We can check if the number of rows are equal to the total of the two combined Dataframes. 9586 rows is the sum of 467 rows and 9119 rows.

As well as checking if the unique values are still integers 1 and 0.

In [42]:
display(concat.shape , concat["class"].unique())

(242160, 2)

array([0, 1], dtype=int64)

We switch the placement of the `text` and `class` columns in all four dataframes.

In [43]:
new_column_order = ['class', 'text'] #making the new column order

intanon_df = intanon_df[new_column_order]
integernotes_df = integernotes_df[new_column_order]
new_twit = new_twit[new_column_order]
integerwatch_df = integerwatch_df[new_column_order]

### **Data Cleaning**

#### Removing unnecessary character sequences

We created a RegEx function to remove unnecessary character sequences that might potentially interfere with the next steps before modeling.

In [44]:
def remove_unnecessary(text):
    text = re.sub('RT', '', text) #RT
    text = re.sub('@[^\s]+', '', text) #usernames
    text = re.sub('http[^\s]+','',text) #media links
    text = re.sub(r'\[|\]', '', text) #square brackets
    text = re.sub('#[^ ]+', '', text) #hashtags
    return text

But before applying the function, a copy of the `concat` dataframe was created.

In [45]:
master = concat.copy(deep = True)

Here, the function was applied to the `master` dataframe.

In [46]:
master['text'] = master['text'].apply(remove_unnecessary)

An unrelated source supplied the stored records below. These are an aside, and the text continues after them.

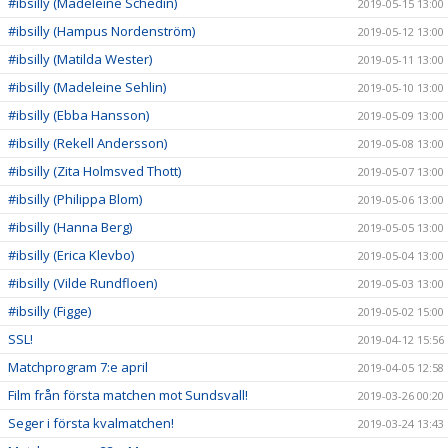
#ibsilly (Madeleine Schedin)
2019-05-15 13:00
#ibsilly (Hampus Nordenström)
2019-05-12 13:00
#ibsilly (Matilda Wester)
2019-05-11 13:00
#ibsilly (Madeleine Sehlin)
2019-05-10 13:00
#ibsilly (Ebba Hansson)
2019-05-09 13:00
#ibsilly (Rekell Andersson)
2019-05-08 13:00
#ibsilly (Zita Holmsved Thott)
2019-05-07 13:00
#ibsilly (Philippa Blom)
2019-05-06 13:00
#ibsilly (Hanna Berg)
2019-05-05 13:00
#ibsilly (Erica Klevbo)
2019-05-04 13:00
#ibsilly (Vilde Rundfloen)
2019-05-03 13:00
#ibsilly (Figge)
2019-05-02 15:00
SSL!
2019-04-12 15:56
Matchprogram 7:e april
2019-04-05 12:58
Film från första matchen mot Sundsvall!
2019-03-26 00:20
Seger i första kvalmatchen!
2019-03-24 13:43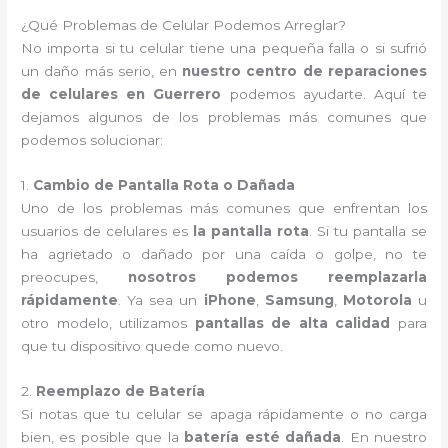
¿Qué Problemas de Celular Podemos Arreglar?
No importa si tu celular tiene una pequeña falla o si sufrió
un daño más serio, en
nuestro centro de reparaciones
de celulares en Guerrero
podemos ayudarte. Aquí te
dejamos algunos de los problemas más comunes que
podemos solucionar:
1.
Cambio de Pantalla Rota o Dañada
Uno de los problemas más comunes que enfrentan los
usuarios de celulares es
la pantalla rota
. Si tu pantalla se
ha agrietado o dañado por una caída o golpe, no te
preocupes,
nosotros podemos reemplazarla
rápidamente
. Ya sea un
iPhone
,
Samsung
,
Motorola
u
otro modelo, utilizamos
pantallas de alta calidad
para
que tu dispositivo quede como nuevo.
2.
Reemplazo de Batería
Si notas que tu celular se apaga rápidamente o no carga
bien, es posible que la
batería esté dañada
. En nuestro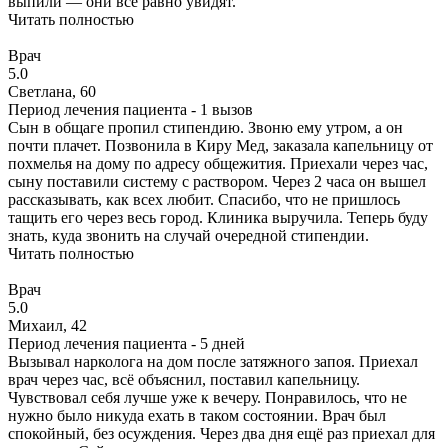
выпили — они всё равно увидят.
Читать полностью
Врач
5.0
Светлана, 60
Период лечения пациента -
1 вызов
Сын в общаге пропил стипендию. Звоню ему утром, а он
почти плачет. Позвонила в Киру Мед, заказала капельницу от
похмелья на дому по адресу общежития. Приехали через час,
сыну поставили систему с раствором. Через 2 часа он вышел
рассказывать, как всех любит. Спасибо, что не пришлось
тащить его через весь город. Клиника выручила. Теперь буду
знать, куда звонить на случай очередной стипендии.
Читать полностью
Врач
5.0
Михаил, 42
Период лечения пациента -
5 дней
Вызывал нарколога на дом после затяжного запоя. Приехал
врач через час, всё объяснил, поставил капельницу.
Чувствовал себя лучше уже к вечеру. Понравилось, что не
нужно было никуда ехать в таком состоянии. Врач был
спокойный, без осуждения. Через два дня ещё раз приехал для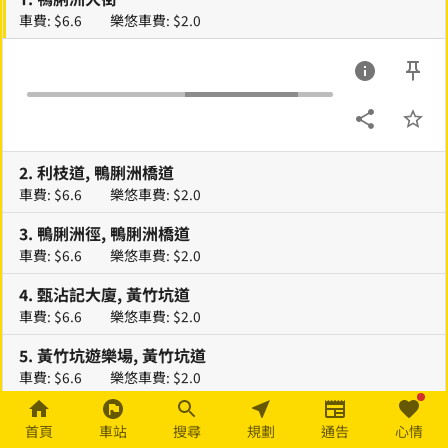
車費: $6.6
樂悠車費: $2.0
2
.
利枝道, 鴨脷洲橋道
車費: $6.6
樂悠車費: $2.0
3
.
鴨脷洲徑, 鴨脷洲橋道
車費: $6.6
樂悠車費: $2.0
4
.
甄沾記大廈, 黃竹坑道
車費: $6.6
樂悠車費: $2.0
5
.
黃竹坑遊樂場, 黃竹坑道
車費: $6.6
樂悠車費: $2.0
6
.
黃竹坑醫院, 香港仔隧道
首頁
車站
搜尋
規劃
通告
心情
車費: $6.6
樂悠車費: $2.0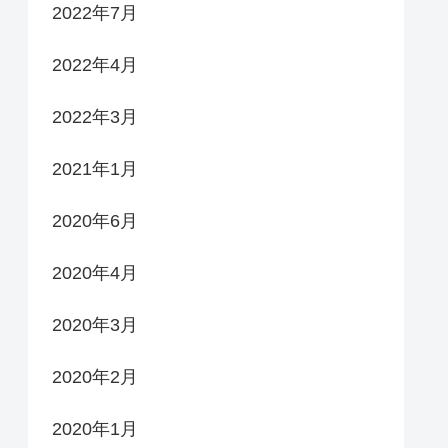
2022年7月
2022年4月
2022年3月
2021年1月
2020年6月
2020年4月
2020年3月
2020年2月
2020年1月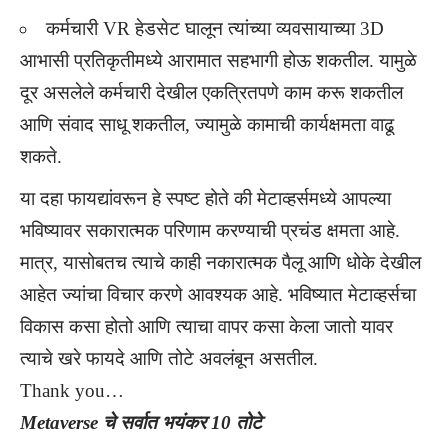
कर्मचारी VR हेडसेट घालून त्यांच्या व्यवसायाच्या 3D
आभासी प्रतिकृतीमध्ये आरामात सहभागी होऊ शकतील. यामुळे
दूर असलेले कर्मचारी देखील एकत्रितपणे काम करू शकतील
आणि संवाद साधू शकतील, ज्यामुळे कामाची कार्यक्षमता वाढू
शकते.
या दहा फायद्यांवरून हे स्पष्ट होते की मेटाव्हर्समध्ये आपल्या
भविष्यावर सकारात्मक परिणाम करण्याची प्रचंड क्षमता आहे.
मात्र, यासोबतच त्याचे काही नकारात्मक पैलू आणि धोके देखील
आहेत ज्यांचा विचार करणे आवश्यक आहे. भविष्यात मेटाव्हर्सचा
विकास कसा होतो आणि त्याचा वापर कसा केला जातो यावर
त्याचे खरे फायदे आणि तोटे अवलंबून असतील.
Thank you…
Metaverse चे सर्वात भयंकर 10 तोटे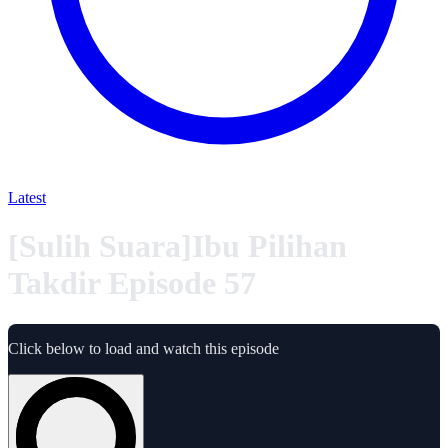
Latest
[Sulih Suara]Ibu Pilihan
Takdir Episode 57
Click below to load and watch this episode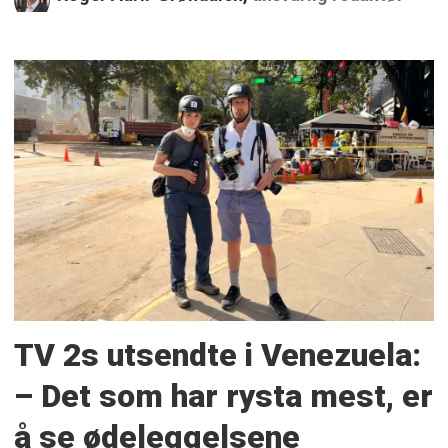
TV 2s utsendte i Venezuela:
– Det som har rysta mest, er
å se ødeleggelsene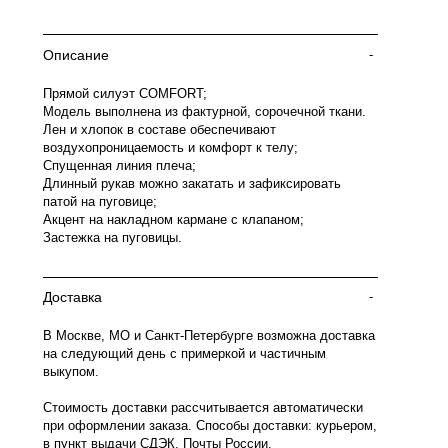
Описание
-
Прямой силуэт COMFORT;
Модель выполнена из фактурной, сорочечной ткани.
Лен и хлопок в составе обеспечивают
воздухопроницаемость и комфорт к телу;
Спущенная линия плеча;
Длинный рукав можно закатать и зафиксировать
патой на пуговице;
Акцент на накладном кармане с клапаном;
Застежка на пуговицы.
Доставка
-
В Москве, МО и Санкт-Петербурге возможна доставка
на следующий день с примеркой и частичным
выкупом.
Стоимость доставки рассчитывается автоматически
при оформлении заказа. Способы доставки: курьером,
в пункт выдачи СДЭК, Почты России.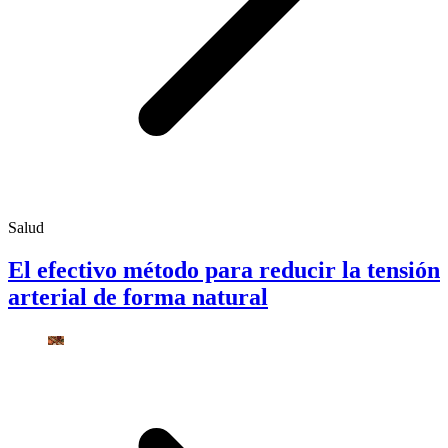
Salud
El efectivo método para reducir la tensión
arterial de forma natural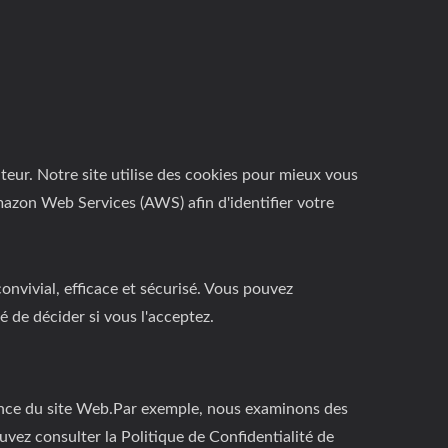
teur. Notre site utilise des cookies pour mieux vous
Amazon Web Services (AWS) afin d'identifier votre
onvivial, efficace et sécurisé. Vous pouvez
é de décider si vous l'acceptez.
érience du site Web.Par exemple, nous examinons des
vez consulter la Politique de Confidentialité de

Checking if the `remove_unnecessary` function was applied.

In [47]:
master.head()

Unnamed: 0,text,class
0,"'Its not a viable option, and youll be leaving...",0
1,'It can be hard to appreciate the notion that ...,1
2,"'Hi, so last night i was sitting on the ledge ...",1
3,'I tried to kill my self once and failed badly...,1
4,'Hi NEM3030. What sorts of things do you enjoy...,1


Checking the shape of the `master` dataframe.

In [48]:
master.shape

(242160, 2)

#### Functions for Feature Engineering

**Batch Processing Function**

Because the `master` dataframe is big, the four dataframes will be processed and cleaned by batch with a function.

In [49]:
def batch_processing_bert(df):
    
    def tokenize_and_remove_stopwords(sentence):
        tokens = tokenizer.tokenize(sentence)
        return tokens

    df['token'] = df['text'].apply(tokenize_and_remove_stopwords)
    df['string'] = df['token'].apply(lambda x: ' '.join([item for item in x if len(item)>2]))

    return df

**Removing UNK Function**

In [50]:
unk_pattern = re.compile(r'\bUNK\b')

In [51]:
def remove_UNK(text):
    return re.sub(r"\bUNK\b", "", text)

### **Feature Engineering**

Before we start, let us determine what device (i.e., CUDA or CPU) we will be using. If CUDA is available, it will be chosen; otherwise, by default, CPU will be chosen.

In [52]:
device = torch.device('cuda' if torch.cuda.is_available() else 'cpu')
device

device(type='cuda')

#### **Tokenizing with Bert**

We get the tokenizer for BERT

In [53]:
#tokenizer = BertTokenizer.from_pretrained('bert-base-uncased', do_wordpiece=True)
tokenizer = BertTokenizerFast.from_pretrained('bert-base-uncased')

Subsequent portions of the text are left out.